Summit Village

ARTICLE XVI
AMENDED POLICY OF THE SUMMIT VILLAGE, INC. FOR FEES
FOR SERVICES PROVIDED FOR UNAPPROVED DWELLING UNITS
IN SUMMIT VILLAGE, INC.

POLICY

Summit Village, Inc.is an approved planned unit development with a specified number of approved dwelling units, all of which are members of the Summit Village, Inc. (Association) and pay assessments to provide for necessary services and functions. The Summit Village, Inc. Board of Directors (“Board”) recognizes that a number of unapproved dwelling units exist within Summit Village, Inc.that receive services provided by the Association without the payment of any assessments.

The Board hereby finds that this is unfair to the owners of the approved units that pay assessments and declares its intent to collect fees from theses unapproved units for services provided.

By adoption or implementation of this Policy, the Board neither makes a determination as to the legality of the dwelling units, nor does it approve or recognize the unit as “legal” once fees are paid for the services provided. The purpose and intent of this Policy is only to obtain payment for services provided and to ensure fairness and equity to the homeowners whose assessment fees pay for the services provided.

PROCEDURES

Reasonable Belief: If a member or employee of the Association or other person has a reasonable belief that an unapproved dwelling unit exists that is not currently being charged for services provided by the Association, the person may submit the facts to the Association upon which the person bases that belief.

Investigation: When the Association receives this factual information, its Manager may conduct an additional investigation and shall make a preliminary determination as to the validity of the report.

Determination: If the Manager determines that there is an adequate factual basis for the determination of the existence of an unapproved dwelling unit, the matter will be referred to the Board for review and action. The owner of the property involved shall be provided thirty (30) days written notice of the Board meeting and review. At the Board meeting, the property owners shall have the opportunity to provide information regarding or contrary to the preliminary determination of the existence of an unapproved dwelling unit. The Board shall review the information presented and take action on the matter.

Commencement of Charges: If the Board determines that the property at issue is an unapproved dwelling unit, the unapproved dwelling unit will be placed on the Association’s semi-annual billing cycle and pro-rated monthly for the charges incurred for the services provided. All charges shall be treated as special assessments against the property containing the unapproved dwelling units under the CC&R’s.

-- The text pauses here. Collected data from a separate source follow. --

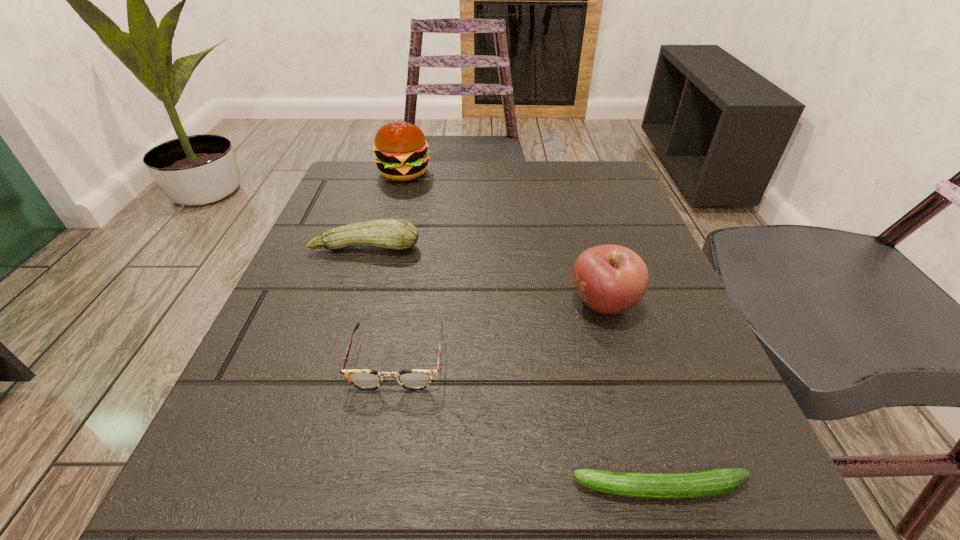 Locate an element on the screen. The height and width of the screenshot is (540, 960). the farthest object is located at coordinates (401, 152).

You are a GUI agent. You are given a task and a screenshot of the screen. Output one action in this format:
    pyautogui.click(x=<x>, y=<y>)
    Task: Click on the hamburger
    
    Given the screenshot: What is the action you would take?
    pyautogui.click(x=401, y=152)

You are a GUI agent. You are given a task and a screenshot of the screen. Output one action in this format:
    pyautogui.click(x=<x>, y=<y>)
    Task: Click on the third farthest object
    
    Given the screenshot: What is the action you would take?
    pyautogui.click(x=610, y=279)

The height and width of the screenshot is (540, 960). Find the location of `the fourth shortest object`. the fourth shortest object is located at coordinates (610, 279).

Where is `the taller zucchini`? This screenshot has height=540, width=960. the taller zucchini is located at coordinates (391, 233).

The image size is (960, 540). I want to click on the left zucchini, so point(391,233).

Find the location of a particular element. the second shortest object is located at coordinates (412, 379).

Find the location of a particular element. spectacles is located at coordinates (412, 379).

I want to click on the right zucchini, so click(712, 482).

The image size is (960, 540). In order to click on the nearer zucchini in this screenshot , I will do `click(712, 482)`. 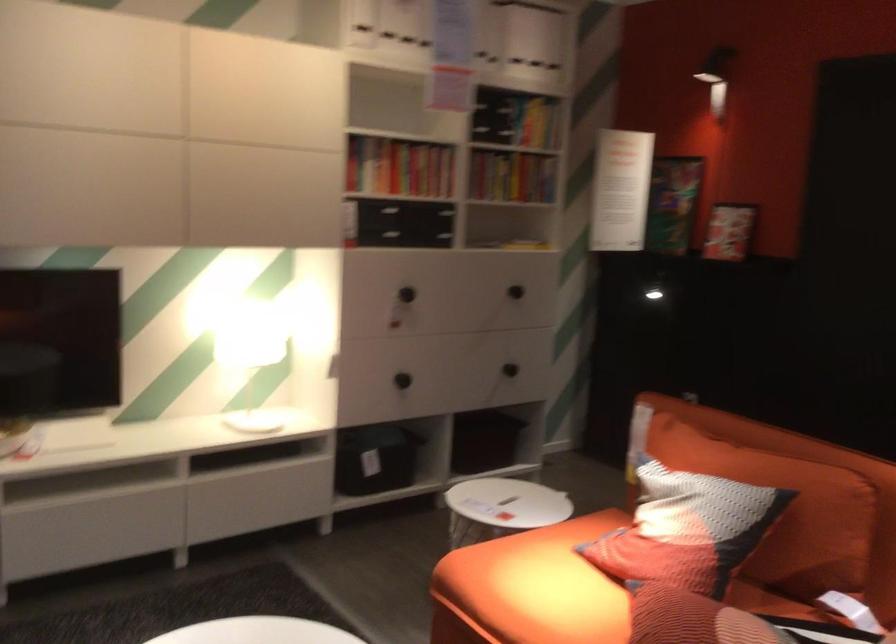 Where is `white table lamp`? white table lamp is located at coordinates (250, 354). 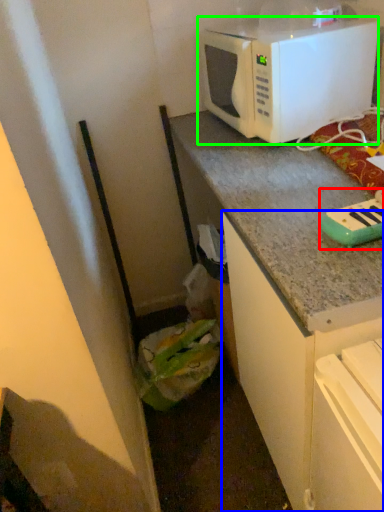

Enforcement: In the event that the additional charges based upon the Board’s determination of the existence of an unapproved dwelling unit are not paid, the Association shall take all steps under the CC&R’s to collect such charges and all associated costs. Additionally, or alternatively, in the Association’s discretion, the Association may take such action as is appropriate to abate and have the unapproved dwelling unit removed and service and occupancy eliminated by any appropriate governmental authority with jurisdiction.

DEFINITIONS

  • “Dwelling Unit” – Structure designed and useable for residential occupancy by one of more persons for living and sleeping purposes, consisting of one or more rooms, including a bathroom and food preparation facilities.
  • “Unapproved Dwelling Unit” – A dwelling unit which is not contained on an approved subdivision map for Summit Village, Inc., and/or for which the owners has not obtained a Douglas County Building permit, and as to which the owners is not paying a separate assessment to the Association for services provided.
  • “Owner” – Person to whom the parcel of real property upon which the unit reference is located in the most recent assessment roll available.

EXAMPLES OF UNAPPROVED DWELLING UNITS

  • Additional dwelling added to an existing townhouse or condominium by enclosing the substructure or bottom storage area of the building.
  • Townhouse or condominium split into tow (2) or more separate living units with kitchens or kitchenettes added to each new unit.
  • Storage shed, playhouse or garage converted into a studio or one-bedroom apartment.
    Separate smaller dwelling, commonly referred to as a “mother-in-law” unit, created within an existing unit without approval by Douglas County and/or the Tahoe Regional Planning Agency.